An Ode to Flyover Country

“We are moving to Sioux Falls, South Dakota,” my father said matter-of-factly.

I don’t think I knew exactly where South Dakota was, having spent my formative years in Denver, a truly wonderful place to live as a kid back then. I could obtain an occasional Coors beer—an exclusive adult beverage only available in the area around Colorado, where it was brewed. I could grab a train every weekend to ski. Life was good! No, life was great!

My family moved to Sioux Falls in 1966, the year I started high school, and left in 1969, the year I graduated. Our class was the first to spend all three years at Lincoln High, which had just been built.

Those years still provide my moral compass as a journalist and an educator.

This past weekend I was inducted into the Hall of Fame of Lincoln High, an honor indeed for someone who spent much of his time exploring the boundaries of teenage life in flyover country.
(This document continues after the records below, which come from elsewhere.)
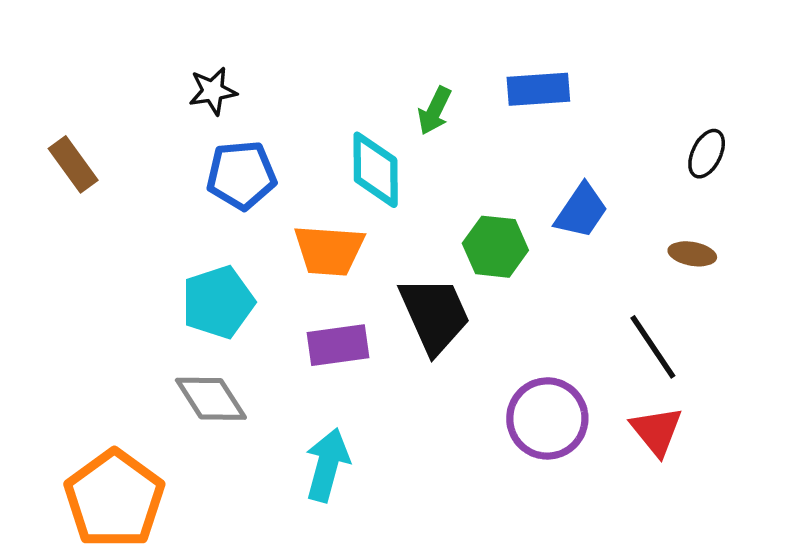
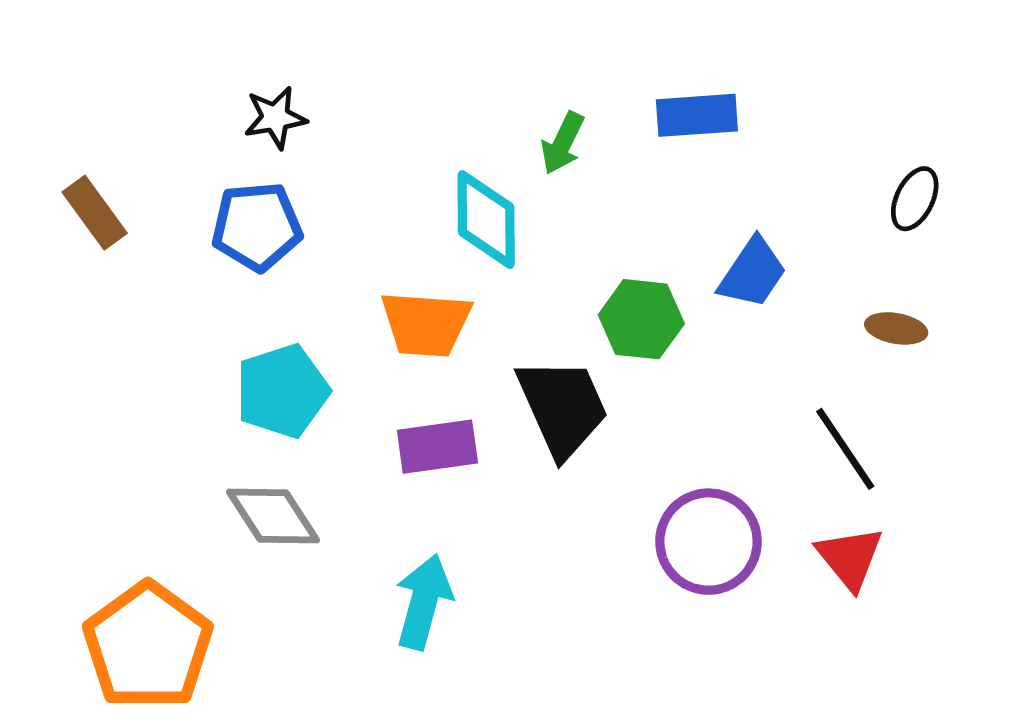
blue pentagon: (241, 175) -> (257, 227), moved

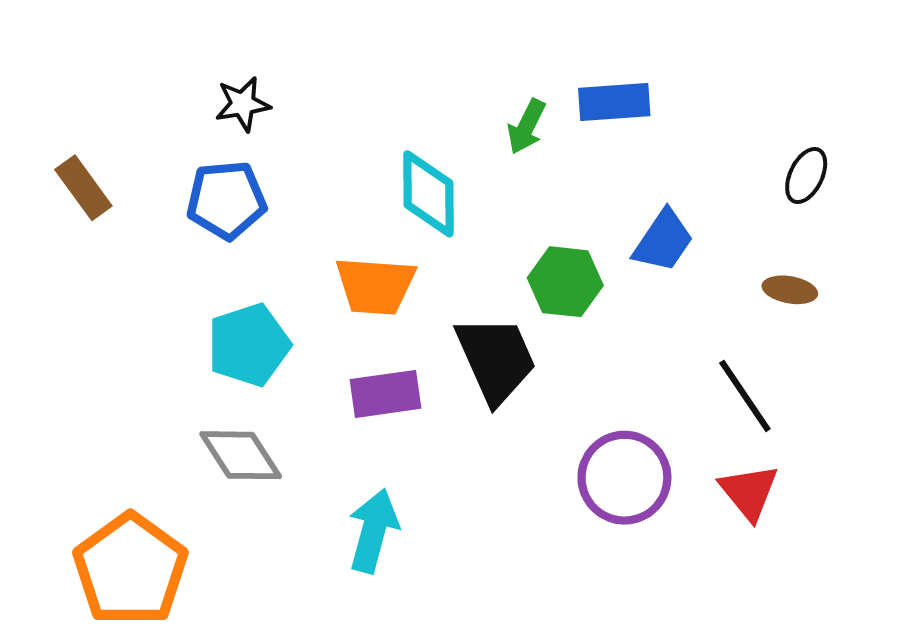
green arrow: (563, 143) -> (526, 126), moved

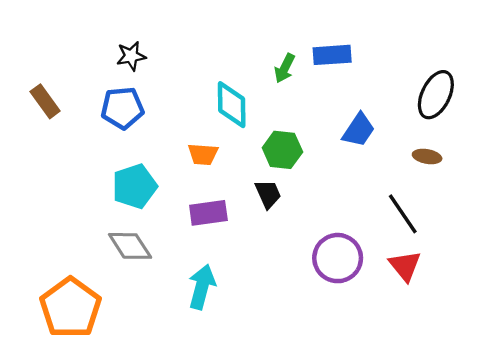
black ellipse: (806, 175) -> (436, 95), size x1.6
green hexagon: (565, 282) -> (282, 150), moved
orange trapezoid: (375, 286) -> (203, 154), size x0.7
black trapezoid: (496, 359) -> (268, 194), size x0.6

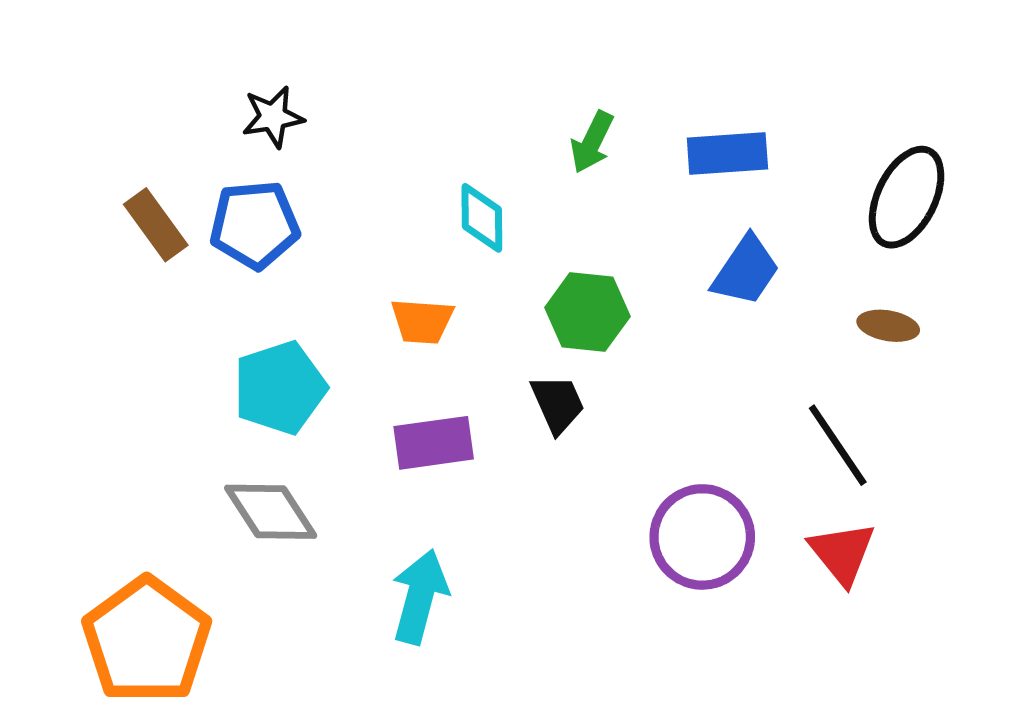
blue rectangle: (332, 55) -> (727, 154), moved
brown rectangle: (45, 101) -> (156, 225), moved
cyan diamond: (232, 105) -> (482, 218), size x0.7

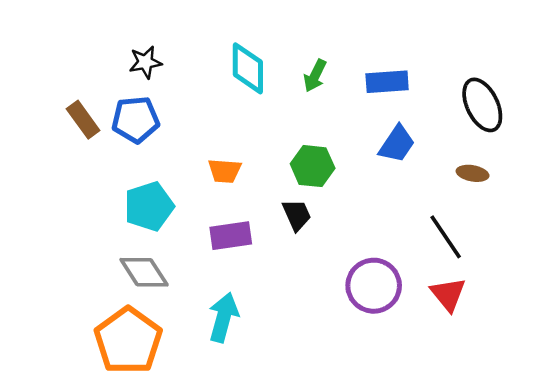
black ellipse: (907, 197) -> (482, 105), turned -52
cyan diamond: (482, 218) -> (248, 68), moved, size x1.4
orange pentagon: (147, 640) -> (128, 341), moved

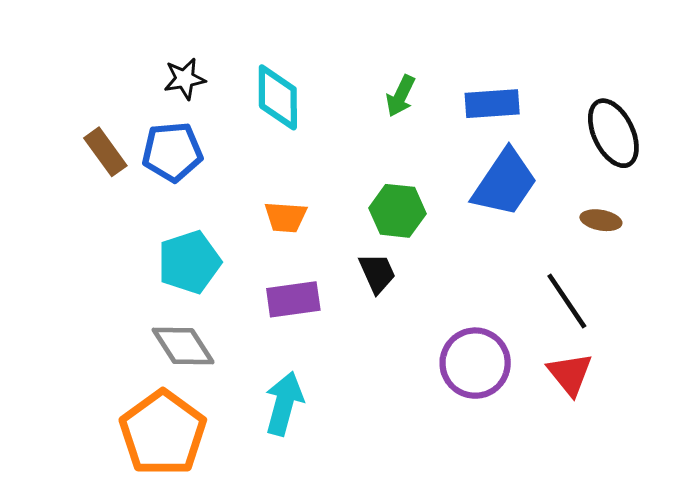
cyan diamond: (248, 68) -> (278, 97), moved
blue trapezoid: (397, 144) -> (505, 183), size x1.4

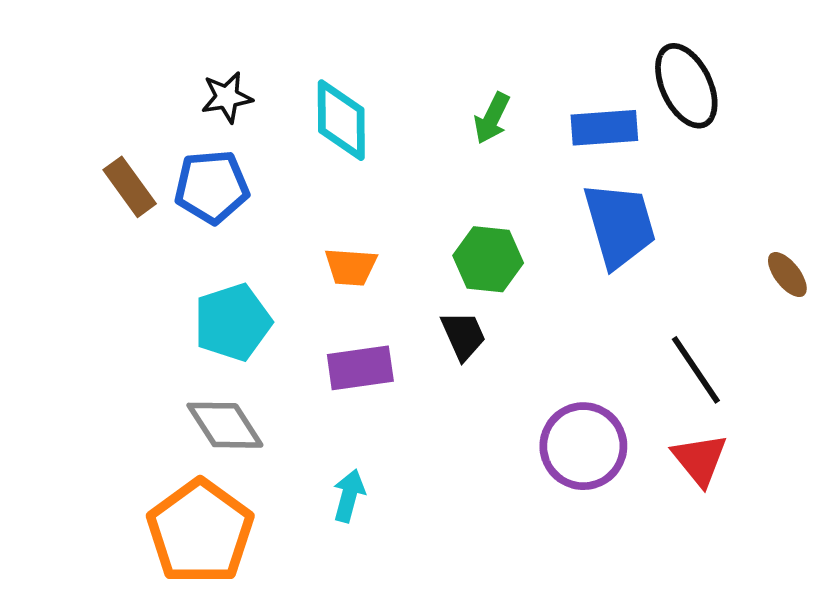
black ellipse: (613, 133) -> (686, 86), moved
blue trapezoid: (505, 183) -> (620, 225), turned -50
brown ellipse: (601, 220) -> (787, 275), moved, turned 42
cyan arrow: (284, 403) -> (349, 496), size x0.7

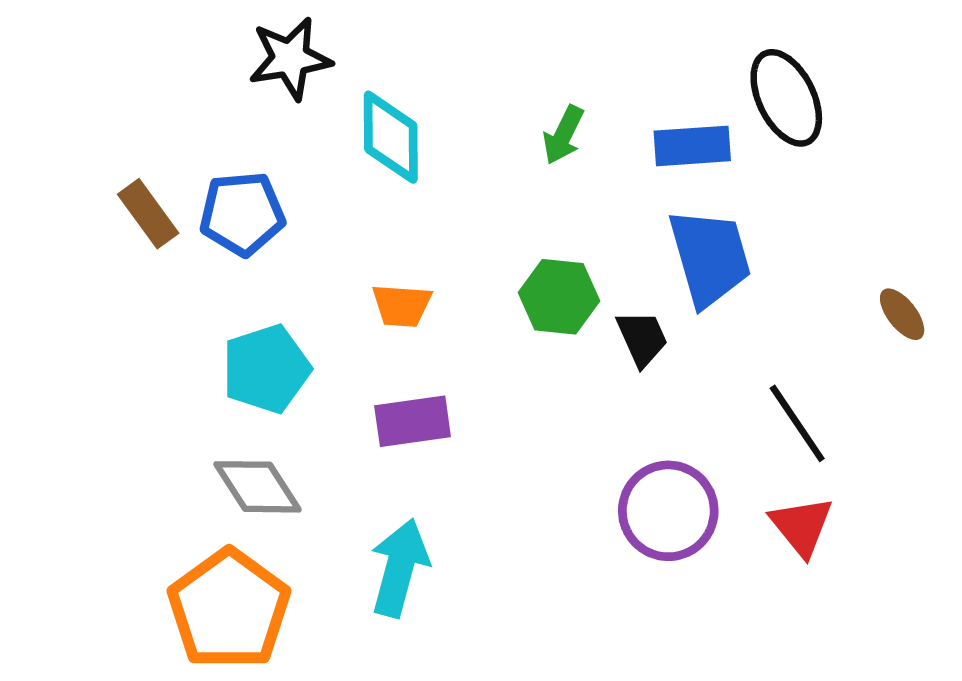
black star: (227, 97) -> (290, 58), moved, size x1.4
black trapezoid: (463, 336) -> (642, 338), moved
cyan arrow: (349, 496) -> (399, 568), size x1.6

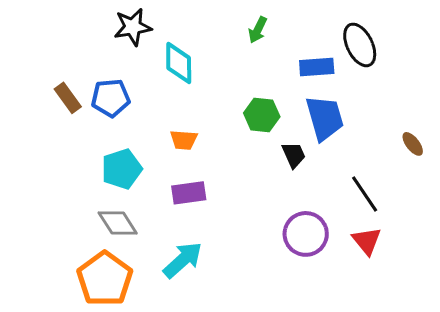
green arrow: (563, 135) -> (258, 30), moved
green hexagon: (559, 297) -> (262, 115), moved
cyan arrow: (399, 568) -> (183, 260), turned 33

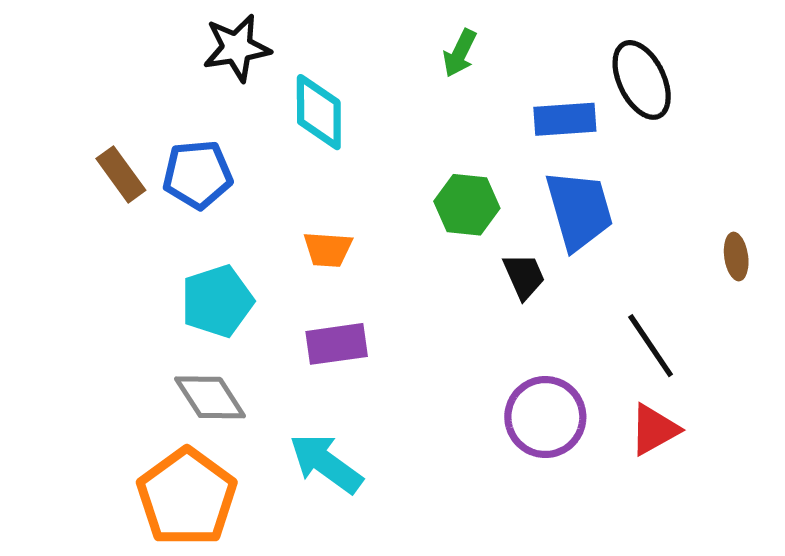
brown ellipse: (413, 144) -> (736, 257), turned 30
red triangle: (367, 241) -> (654, 430), turned 40
cyan arrow: (183, 260) -> (326, 463), turned -102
I thanked the committee who overlooked my smoking and drinking in the school parking lot, my suspension for fighting in the hallways, my arrest for car theft, and my protests against Vietnam.

I was one of the better students in the class of more than 600—technically No. 21 in the days when everyone knew everything about one another. No one got trophies for participation back then.

My main contribution at Sioux Falls Lincoln, however, was rock ‘n’ roll. I was the lead singer of The Trippers, a garage band before garage bands became vogue. We practiced in a basement because garages in South Dakota were too cold!

Along with other bands, The Trippers brought psychedelic music from the West Coast and rhythm and blues from Detroit. We traveled throughout South Dakota, Iowa, and Minnesota, playing small towns like Lane, a bump in the road of 25 people where hundreds turned out from the farmlands every Saturday to listen to rock music, to large venues where we played with Neil Diamond, The Turtles, and The Lovin’ Spoonful.

The Trippers had one recording, “Have You Ever?,” which made it into Billboard’s Top 100. Well, it made it to No. 99 for a week. The Trippers, a band of great desire and somewhat limited talent, were inducted into the rock ‘n’ roll halls of fame in South Dakota in 2010 and in Iowa in 2016. Here is a short video about the band:

In the 1960s, the radio provided the window on the world for the teenagers of Sioux Falls. KISD served up the top of the pops from The Beatles to Jimi Hendrix, with a lot of bubble gum in between.

It wasn’t an easy time. The 1960s almost tore the country apart because of war and race relations. Some of my classmates went to Vietnam. Fortunately, no one died, but many returned broken and unappreciated.

In a book I wrote a few years ago called “Flyover Country,” I told the story of the Class of 1969 and its students. The class produced doctors, lawyers, business people, and educators. It also produced criminals and con men. Many from the class died way too young. See

Most importantly to me, Lincoln High School sculpted me. It took a cocky kid from Colorado who wanted to be anywhere but South Dakota and made him into young man with an appreciation for people who didn’t complain about 100 inches of snow every winter or the vagaries of how the world treated them. If there was a job to do, it got done. If there was a neighbor to help, it got done. If there was a problem to fix, it got done.

I learned a lot about life in my three years in South Dakota. I learned about friendship and kindness. I learned about truth and trust. I learned about community and caring.

No excuses! No complaints! That’s what I learned in South Dakota; lessons I still hold dear today.

It’s also wonderful spending time with folks from flyover country. I saw an old friend, former U.S. Senator Jim Abourezk, a longtime liberal. He is an original. He and I don’t agree on much. But we can talk about politics as a discussion rather than an argument.

Screen Shot 2017-09-23 at 4.09.33 PM
Former U.S. Senator Jim Abourezk (right) and I have some apple pie in Sioux Falls, South Dakota.

I even saw a man with a T-shirt for Reagan-Bush in 1984 at a diner in Sioux Falls. Imagine wearing one of those outside of flyover country! It was a reinvigorating visit that will help me deal with the insanity of urban politics in Philadelphia.